Saved data entries:
+ + + + +
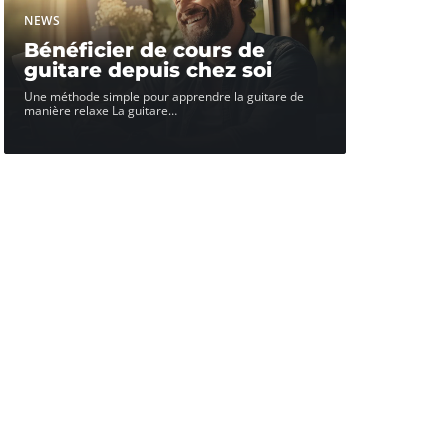
NEWS
Bénéficier de cours de
guitare depuis chez soi
Une méthode simple pour apprendre la guitare de
manière relaxe La guitare
…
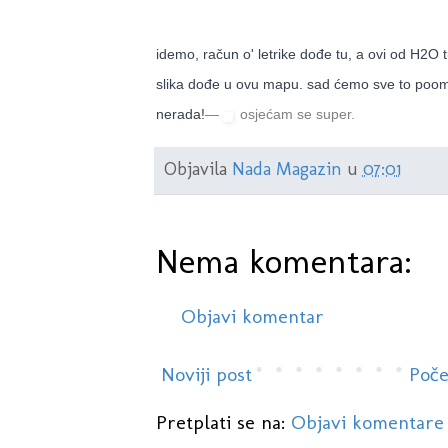
idemo, račun o' letrike dođe tu, a ovi od H2O tu
slika dođe u ovu mapu. sad ćemo sve to poomalo
nerada!
—
osjećam se super.
Objavila
Nada Magazin
u
07:01
Nema komentara:
Objavi komentar
Noviji post
Poče
Pretplati se na:
Objavi komentare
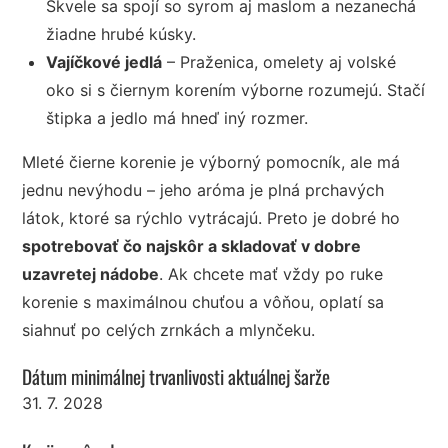
Skvele sa spojí so syrom aj maslom a nezanechá
žiadne hrubé kúsky.
Vajíčkové jedlá
– Praženica, omelety aj volské
oko si s čiernym korením výborne rozumejú. Stačí
štipka a jedlo má hneď iný rozmer.
Mleté čierne korenie je výborný pomocník, ale má
jednu nevýhodu – jeho aróma je plná prchavých
látok, ktoré sa rýchlo vytrácajú. Preto je dobré ho
spotrebovať čo najskôr a skladovať v dobre
uzavretej nádobe
. Ak chcete mať vždy po ruke
korenie s maximálnou chuťou a vôňou, oplatí sa
siahnuť po celých zrnkách a mlynčeku.
Dátum minimálnej trvanlivosti aktuálnej šarže
31. 7. 2028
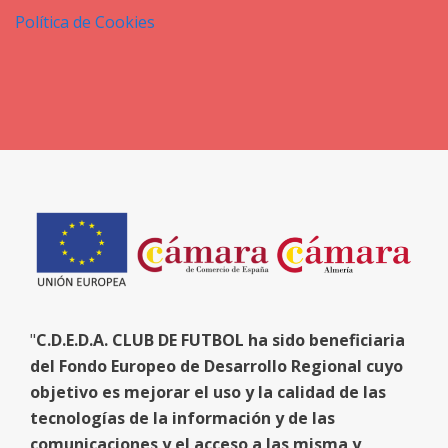
Política de Cookies
"
C.D.E.D.A. CLUB DE FUTBOL ha sido beneficiaria
del Fondo Europeo de Desarrollo Regional cuyo
objetivo es mejorar el uso y la calidad de las
tecnologías de la información y de las
comunicaciones y el acceso a las misma y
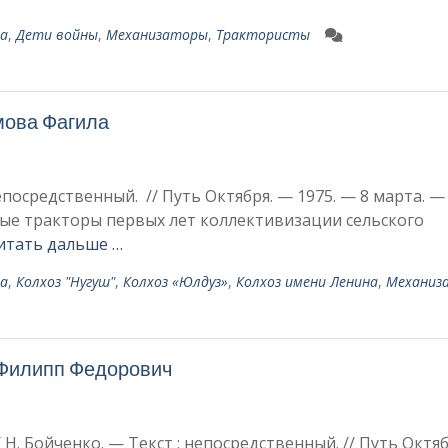
на
,
Дети войны
,
Механизаторы
,
Трактористы
мова Фагила
 непосредственный. // Путь Октября. — 1975. — 8 марта. —
ые тракторы первых лет коллективизации сельского
итать дальше …
на
,
Колхоз "Нугуш"
,
Колхоз «Юлдуз»
,
Колхоз имени Ленина
,
Механиз
 Филипп Федорович
 Н. Бойченко. — Текст : непосредственный. // Путь Октя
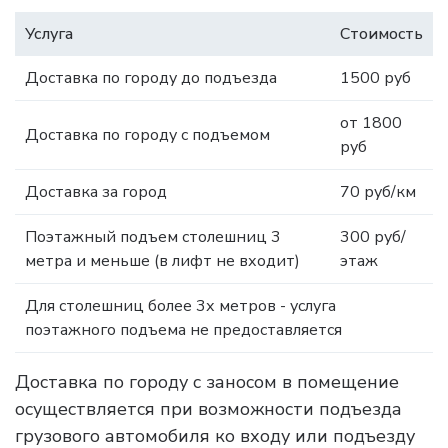
Услуга
Стоимость
Доставка по городу до подъезда
1500 руб
от 1800
Доставка по городу с подъемом
руб
Доставка за город
70 руб/км
Поэтажный подъем столешниц 3
300 руб/
метра и меньше (в лифт не входит)
этаж
Для столешниц более 3х метров - услуга
поэтажного подъема не предоставляется
Доставка по городу с заносом в помещение
осуществляется при возможности подъезда
грузового автомобиля ко входу или подъезду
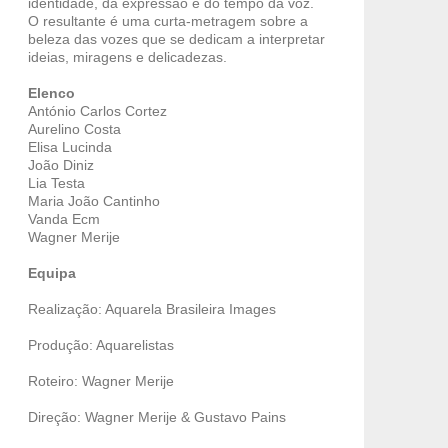
identidade, da expressão e do tempo da voz.
O resultante é uma curta-metragem sobre a
beleza das vozes que se dedicam a interpretar
ideias, miragens e delicadezas.
Elenco
António Carlos Cortez
Aurelino Costa
Elisa Lucinda
João Diniz
Lia Testa
Maria João Cantinho
Vanda Ecm
Wagner Merije
Equipa
Realização: Aquarela Brasileira Images
Produção: Aquarelistas
Roteiro: Wagner Merije
Direção: Wagner Merije & Gustavo Pains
+ + + + +
WHAT THE TASK REQUIRES -> Please copy every entry exactly, without the pictures.

ANSWER BOX ->
NEWS
Bénéficier de cours de
guitare depuis chez soi
Une méthode simple pour apprendre la guitare de
manière relaxe La guitare
…
idemo, račun o' letrike dođe tu, a ovi od H2O tu
slika dođe u ovu mapu. sad ćemo sve to poomalo
nerada!
—
osjećam se super.
Objavila
Nada Magazin
u
07:01
Nema komentara:
Objavi komentar
Noviji post
Poče
Pretplati se na:
Objavi komentare
Skvele sa spojí so syrom aj maslom a nezanechá
žiadne hrubé kúsky.
Vajíčkové jedlá
– Praženica, omelety aj volské
oko si s čiernym korením výborne rozumejú. Stačí
štipka a jedlo má hneď iný rozmer.
Mleté čierne korenie je výborný pomocník, ale má
jednu nevýhodu – jeho aróma je plná prchavých
látok, ktoré sa rýchlo vytrácajú. Preto je dobré ho
spotrebovať čo najskôr a skladovať v dobre
uzavretej nádobe
. Ak chcete mať vždy po ruke
korenie s maximálnou chuťou a vôňou, oplatí sa
siahnuť po celých zrnkách a mlynčeku.
Dátum minimálnej trvanlivosti aktuálnej šarže
31. 7. 2028
Política de Cookies
"
C.D.E.D.A. CLUB DE FUTBOL ha sido beneficiaria
del Fondo Europeo de Desarrollo Regional cuyo
objetivo es mejorar el uso y la calidad de las
tecnologías de la información y de las
comunicaciones y el acceso a las misma y
на
,
Дети войны
,
Механизаторы
,
Трактористы
мова Фагила
 непосредственный. // Путь Октября. — 1975. — 8 марта. —
ые тракторы первых лет коллективизации сельского
итать дальше …
на
,
Колхоз "Нугуш"
,
Колхоз «Юлдуз»
,
Колхоз имени Ленина
,
Механиз
 Филипп Федорович
 Н. Бойченко. — Текст : непосредственный. // Путь Октя
Услуга
Стоимость
Доставка по городу до подъезда
1500 руб
от 1800
Доставка по городу с подъемом
руб
Доставка за город
70 руб/км
Поэтажный подъем столешниц 3
300 руб/
метра и меньше (в лифт не входит)
этаж
Для столешниц более 3х метров - услуга
поэтажного подъема не предоставляется
Доставка по городу с заносом в помещение
осуществляется при возможности подъезда
грузового автомобиля ко входу или подъезду
identidade, da expressão e do tempo da voz.
O resultante é uma curta-metragem sobre a
beleza das vozes que se dedicam a interpretar
ideias, miragens e delicadezas.
Elenco
António Carlos Cortez
Aurelino Costa
Elisa Lucinda
João Diniz
Lia Testa
Maria João Cantinho
Vanda Ecm
Wagner Merije
Equipa
Realização: Aquarela Brasileira Images
Produção: Aquarelistas
Roteiro: Wagner Merije
Direção: Wagner Merije & Gustavo Pains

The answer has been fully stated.